#### [What the task asks]
An exact, complete copy of the entries below is required, minus any pictures.

[Stored data entries]
━━━━━━━━━━━━━━━━━━━━
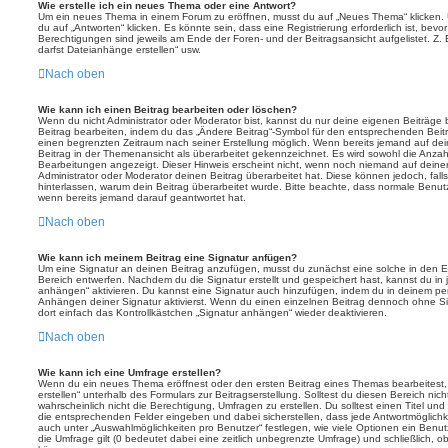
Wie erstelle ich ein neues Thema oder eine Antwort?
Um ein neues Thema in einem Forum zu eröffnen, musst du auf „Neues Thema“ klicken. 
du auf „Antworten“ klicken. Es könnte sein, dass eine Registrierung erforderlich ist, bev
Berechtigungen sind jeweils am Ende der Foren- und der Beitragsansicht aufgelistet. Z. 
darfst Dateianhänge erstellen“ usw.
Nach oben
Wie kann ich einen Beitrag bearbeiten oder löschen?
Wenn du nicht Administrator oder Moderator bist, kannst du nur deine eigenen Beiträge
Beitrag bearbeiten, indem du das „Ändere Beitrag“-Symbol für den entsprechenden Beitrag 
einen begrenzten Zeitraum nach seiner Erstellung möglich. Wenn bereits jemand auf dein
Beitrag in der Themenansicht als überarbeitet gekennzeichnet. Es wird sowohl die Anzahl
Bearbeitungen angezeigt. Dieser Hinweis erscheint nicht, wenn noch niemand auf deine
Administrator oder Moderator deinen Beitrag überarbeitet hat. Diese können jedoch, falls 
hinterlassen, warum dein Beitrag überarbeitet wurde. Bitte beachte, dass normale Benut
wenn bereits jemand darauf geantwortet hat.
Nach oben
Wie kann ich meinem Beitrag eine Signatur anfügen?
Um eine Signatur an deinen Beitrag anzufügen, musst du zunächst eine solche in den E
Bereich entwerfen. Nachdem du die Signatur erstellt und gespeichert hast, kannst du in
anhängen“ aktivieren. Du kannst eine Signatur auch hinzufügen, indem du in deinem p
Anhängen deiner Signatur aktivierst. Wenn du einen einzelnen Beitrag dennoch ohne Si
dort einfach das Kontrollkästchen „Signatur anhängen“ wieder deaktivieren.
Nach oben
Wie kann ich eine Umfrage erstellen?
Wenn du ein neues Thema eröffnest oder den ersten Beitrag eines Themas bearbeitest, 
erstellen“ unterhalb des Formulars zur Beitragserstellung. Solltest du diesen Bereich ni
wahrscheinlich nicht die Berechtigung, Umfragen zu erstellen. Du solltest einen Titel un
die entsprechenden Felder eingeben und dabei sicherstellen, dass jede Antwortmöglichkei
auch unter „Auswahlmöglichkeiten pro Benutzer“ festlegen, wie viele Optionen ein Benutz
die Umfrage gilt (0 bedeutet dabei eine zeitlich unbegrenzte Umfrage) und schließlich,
━━━━━━━━━━━━━━━━━━━━
#### [Solution for this exercise]
Wie erstelle ich ein neues Thema oder eine Antwort?
Um ein neues Thema in einem Forum zu eröffnen, musst du auf „Neues Thema“ klicken. 
du auf „Antworten“ klicken. Es könnte sein, dass eine Registrierung erforderlich ist, bev
Berechtigungen sind jeweils am Ende der Foren- und der Beitragsansicht aufgelistet. Z. 
darfst Dateianhänge erstellen“ usw.
Nach oben
Wie kann ich einen Beitrag bearbeiten oder löschen?
Wenn du nicht Administrator oder Moderator bist, kannst du nur deine eigenen Beiträge
Beitrag bearbeiten, indem du das „Ändere Beitrag“-Symbol für den entsprechenden Beitrag 
einen begrenzten Zeitraum nach seiner Erstellung möglich. Wenn bereits jemand auf dein
Beitrag in der Themenansicht als überarbeitet gekennzeichnet. Es wird sowohl die Anzahl
Bearbeitungen angezeigt. Dieser Hinweis erscheint nicht, wenn noch niemand auf deine
Administrator oder Moderator deinen Beitrag überarbeitet hat. Diese können jedoch, falls 
hinterlassen, warum dein Beitrag überarbeitet wurde. Bitte beachte, dass normale Benut
wenn bereits jemand darauf geantwortet hat.
Nach oben
Wie kann ich meinem Beitrag eine Signatur anfügen?
Um eine Signatur an deinen Beitrag anzufügen, musst du zunächst eine solche in den E
Bereich entwerfen. Nachdem du die Signatur erstellt und gespeichert hast, kannst du in
anhängen“ aktivieren. Du kannst eine Signatur auch hinzufügen, indem du in deinem p
Anhängen deiner Signatur aktivierst. Wenn du einen einzelnen Beitrag dennoch ohne Si
dort einfach das Kontrollkästchen „Signatur anhängen“ wieder deaktivieren.
Nach oben
Wie kann ich eine Umfrage erstellen?
Wenn du ein neues Thema eröffnest oder den ersten Beitrag eines Themas bearbeitest, 
erstellen“ unterhalb des Formulars zur Beitragserstellung. Solltest du diesen Bereich ni
wahrscheinlich nicht die Berechtigung, Umfragen zu erstellen. Du solltest einen Titel un
die entsprechenden Felder eingeben und dabei sicherstellen, dass jede Antwortmöglichkei
auch unter „Auswahlmöglichkeiten pro Benutzer“ festlegen, wie viele Optionen ein Benutz
die Umfrage gilt (0 bedeutet dabei eine zeitlich unbegrenzte Umfrage) und schließlich,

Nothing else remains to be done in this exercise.